In this Call Center, they find themselves in the midst of a culture shock when they are exposed to the "Western" culture, by which we mean one where guys and girls generally smoke, drink, and make out with one another. Swathi is outraged and hurt as Krishna buys into the new way of life, even neglecting his parents' financial needs back in the village. The film then takes you through how Krishna realizes his mistake and becomes a manchi baaludu once more.
Frankly, Call Center does not even merit a discussion on its so-called moral message for the 'youth' that it is supposed to be targeting. Even if you suspend reason for a minute and assume that its moral judgement of cigarettes, booze and kisses is absolutely the need of the hour, the movie is just plain tacky. It tries to grab attention (we wonder whose) by being vulgar, with a few lewd jokes, some censored (but obviously obvious) dialogues, and some really cold kisses.
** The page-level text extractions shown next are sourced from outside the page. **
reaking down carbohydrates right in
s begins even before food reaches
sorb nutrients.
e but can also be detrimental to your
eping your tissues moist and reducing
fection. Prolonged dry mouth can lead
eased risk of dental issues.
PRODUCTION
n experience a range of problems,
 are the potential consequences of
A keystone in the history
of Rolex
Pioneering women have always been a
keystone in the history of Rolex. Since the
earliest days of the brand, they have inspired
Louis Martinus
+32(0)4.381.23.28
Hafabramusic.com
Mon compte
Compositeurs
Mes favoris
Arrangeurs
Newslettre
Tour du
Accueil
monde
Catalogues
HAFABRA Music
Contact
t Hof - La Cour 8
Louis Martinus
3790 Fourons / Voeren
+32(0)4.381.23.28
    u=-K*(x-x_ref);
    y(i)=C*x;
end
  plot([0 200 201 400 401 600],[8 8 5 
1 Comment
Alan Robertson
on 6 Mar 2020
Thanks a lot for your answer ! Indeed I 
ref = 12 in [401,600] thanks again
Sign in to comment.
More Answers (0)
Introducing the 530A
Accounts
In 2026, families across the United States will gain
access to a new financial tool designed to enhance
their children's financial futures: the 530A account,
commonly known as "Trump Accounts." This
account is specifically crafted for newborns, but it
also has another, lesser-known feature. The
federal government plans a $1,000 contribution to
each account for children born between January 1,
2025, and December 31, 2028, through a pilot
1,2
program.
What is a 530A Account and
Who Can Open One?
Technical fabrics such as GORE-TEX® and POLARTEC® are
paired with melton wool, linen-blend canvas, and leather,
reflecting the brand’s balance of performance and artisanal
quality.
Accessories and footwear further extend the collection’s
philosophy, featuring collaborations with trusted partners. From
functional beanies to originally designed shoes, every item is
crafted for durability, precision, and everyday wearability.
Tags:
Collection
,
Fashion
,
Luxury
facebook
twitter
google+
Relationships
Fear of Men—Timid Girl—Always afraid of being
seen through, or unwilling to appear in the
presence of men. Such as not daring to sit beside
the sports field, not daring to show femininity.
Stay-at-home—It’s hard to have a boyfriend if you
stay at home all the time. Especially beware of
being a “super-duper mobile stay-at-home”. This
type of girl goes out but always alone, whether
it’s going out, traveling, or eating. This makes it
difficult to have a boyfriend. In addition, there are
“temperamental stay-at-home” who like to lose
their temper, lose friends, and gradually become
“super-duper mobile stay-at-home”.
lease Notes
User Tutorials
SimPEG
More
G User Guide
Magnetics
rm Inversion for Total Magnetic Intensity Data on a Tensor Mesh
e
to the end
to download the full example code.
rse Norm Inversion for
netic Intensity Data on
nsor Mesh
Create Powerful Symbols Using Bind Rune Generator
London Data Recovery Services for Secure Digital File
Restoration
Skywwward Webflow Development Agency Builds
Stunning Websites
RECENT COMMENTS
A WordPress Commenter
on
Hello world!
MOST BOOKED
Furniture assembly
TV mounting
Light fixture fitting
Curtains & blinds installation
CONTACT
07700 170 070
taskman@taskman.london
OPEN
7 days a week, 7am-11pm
Sadly, no one's likely to fall for it. The attempt falls flat on its face and looks ridiculous.
Then again, there are some places in which the film actually takes itself seriously. And needless to say, goes wrong, with comical results. Sample this: "Agaroththulu veliginche ammayilanthaa manchi vaallu kaadu. Cigarettlu veliginche ammayilantha chedda vaalluu kaadu."
Speaking of the cast, except for Vamsi Krishna who will probably end up full-time in this genre of films (whatever you choose to call it), no one has bothered to act. It's hard to distinguish one girl from another, given they all were brought in from some obscure modelling agency in Mumbai, save the leading lady who looks like she was brought in from some obscure modelling agency in south-east Asia.
The guys overact and generally throw around dialogues that involve "enjoying" a girl. All the characters are mostly the willing-to-make-out-on-an-office-desk kind of horny or corny or whatever you want to call them, but a few are also of the eeks-how-can-a-guy-and-girl-even-kiss variety.
The music is passable, the screenplay and visuals not even so. Watch Call Center if you enjoy those it's-so-bad-it's-good kind of movies - movies where you entertain yourself and smile indulgently at the stupidity of the proceedings, and that make you feel like an intellectually, aesthetically superior being when compared to whoever made them.